Consumer goods giant Kimberly-Clark announced a slight increase in both its organic and like-for-like sales and will focus on restructuring its pulp and tissue division.
Sales for the fourth quarter grew by 2 percent to reach $5.1bn, while organic sales, which included the impact of foreign currencies, meant sales were up by 3 percent.
The figure was slightly ahead of analysts’ expectations.
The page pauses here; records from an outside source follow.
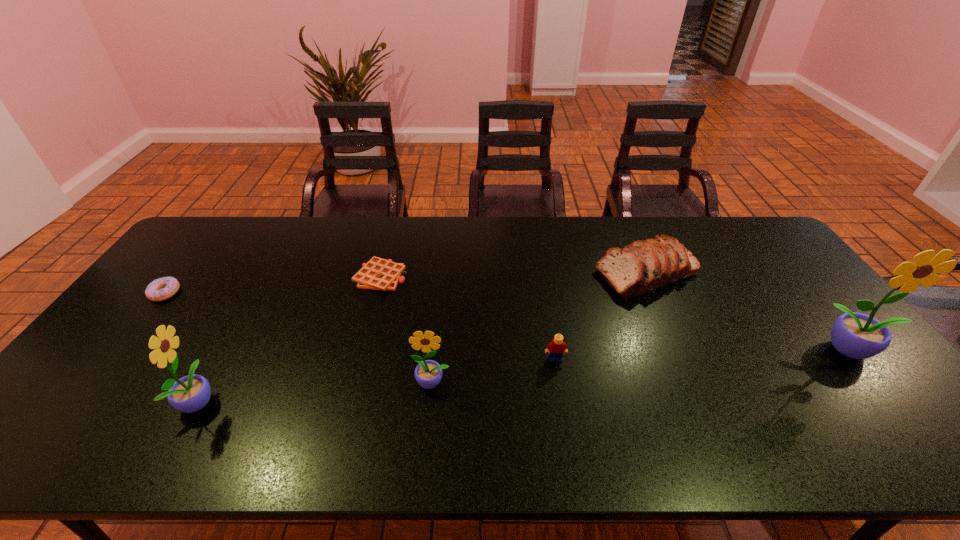 Find the location of a particular element. the second shortest sunflower is located at coordinates (191, 393).

Identify the location of the second tallest object. (191, 393).

At what (x,y) coordinates should I click in order to perform the action: click on the shortest sunflower. Please return your answer as a coordinate pair (x, y). The width and height of the screenshot is (960, 540). Looking at the image, I should click on (428, 373).

At what (x,y) coordinates should I click in order to perform the action: click on the fourth object from left to right. Please return your answer as a coordinate pair (x, y). This screenshot has width=960, height=540. Looking at the image, I should click on (428, 373).

In order to click on the tallest object in this screenshot , I will do (x=855, y=335).

You are a GUI agent. You are given a task and a screenshot of the screen. Output one action in this format:
    pyautogui.click(x=<x>, y=<y>)
    Task: Click on the tallest sunflower
    The width and height of the screenshot is (960, 540).
    Given the screenshot: What is the action you would take?
    pyautogui.click(x=855, y=335)

What are the coordinates of `the second object from right to left` in the screenshot? It's located at (642, 266).

What are the coordinates of `the fourth tallest object` in the screenshot? It's located at point(642,266).

Locate an element on the screen. This screenshot has height=540, width=960. the leftmost object is located at coordinates (160, 289).

Find the location of `waffle`. waffle is located at coordinates pos(378,274). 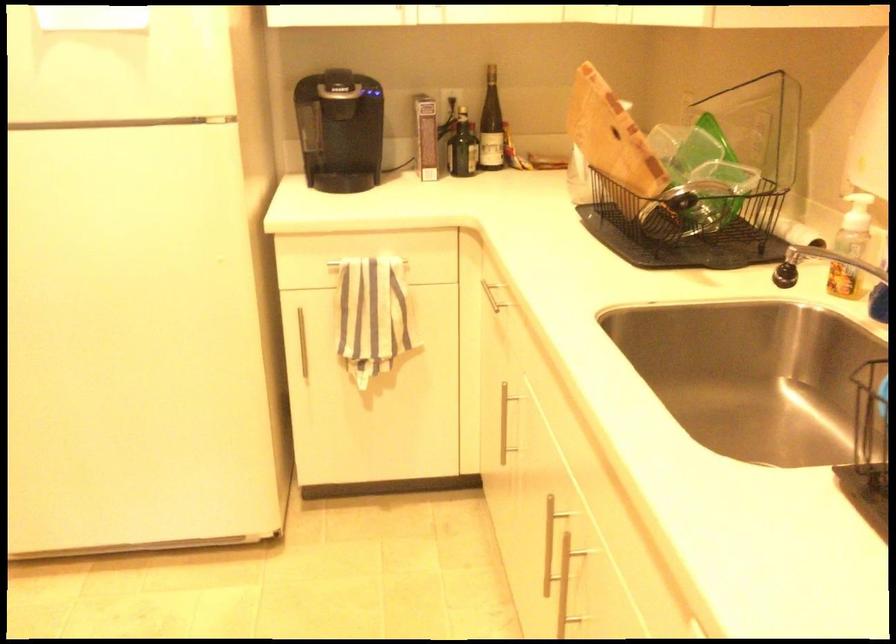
In a poll conducted by FactSet, analysts had on average expected sales of $5.05bn for the period.
Earnings for the period were flat at $492m, which was exactly the same figure as the last three months of 2009.
Cost cutting measures on the way...
Making reference to the results, CEO Thomas Falk said that the results for the quarter had fallen in line with the company’s forecast, despite continued challenges in the European markets.
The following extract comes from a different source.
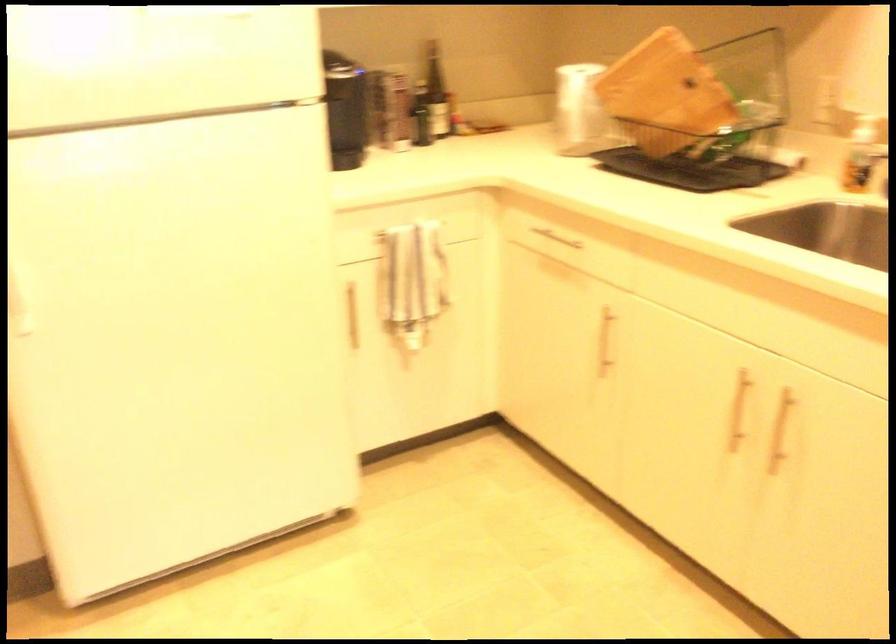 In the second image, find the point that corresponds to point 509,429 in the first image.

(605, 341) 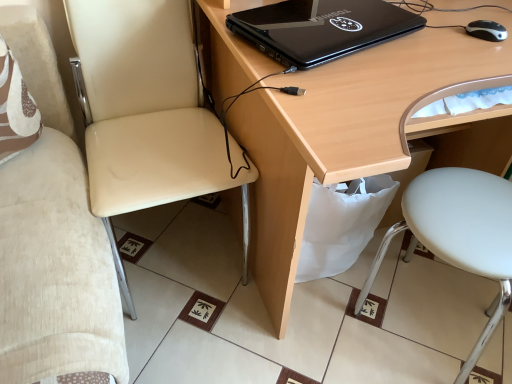 Find the location of `blank space situated above white matte stool at lower right, which is the 2th chair from left to right (from a real-world perspective)`. blank space situated above white matte stool at lower right, which is the 2th chair from left to right (from a real-world perspective) is located at coordinates (468, 211). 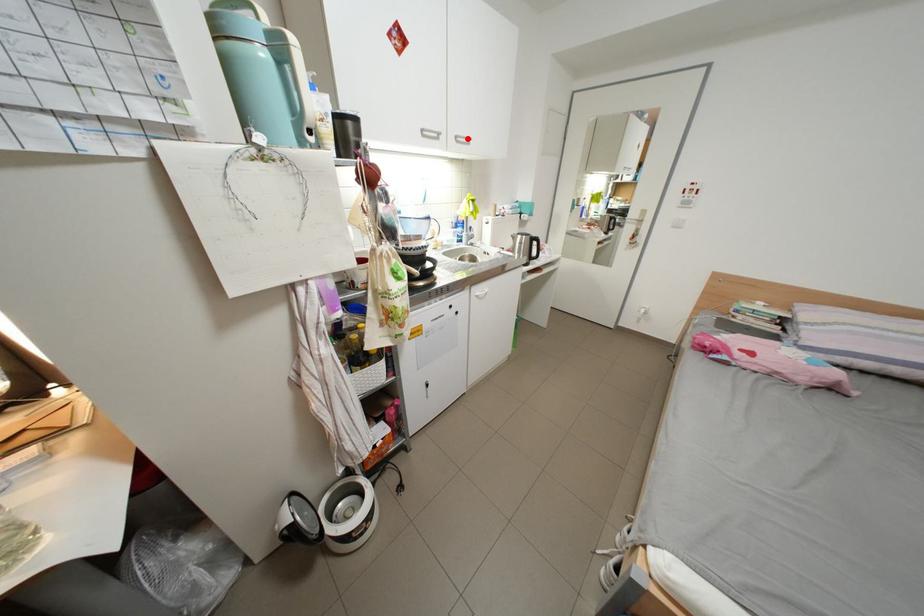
“At the same time, we will continue to manage our company with financial discipline, with a strong focus on cost savings and cash generation,” he said.
As well as the restructuring plan for the pulp and tissue division, the company also plans to repurchase a ‘significant’ amount of company stock during the course of 2011, funded by debt financing.
In the company’s mainstay personal care business, sales for the quarter were up 2 percent to reach $2.2bn, a rise that also reflected an increase in sales volumes of 2 percent.
Europe takes the hit
Although sales in North America increased by 3 percent during the quarter, the company took a big hit in Europe, where a depressed economy and unfavorable currency exchange meant that sales fell by 4 percent.
In other international operations, personal care sales for the period increased by 4 percent, driven by particularly double-digit gains in China, Australia, Turkey, South Africa and most of Latin America.
For the full year 2010 results net income fell 2 percent to $1.84bn, impacted by currency revaluation in Venezuela, while net sales increased3 percent to $19.75bn.
Looking ahead to the full year 2011, the company said it believes that full year sales will grow at between 3 – 4 percent, while organic sales are expected to rise by 2 – 3 percent and volumes should rise by 1 – 2 percent.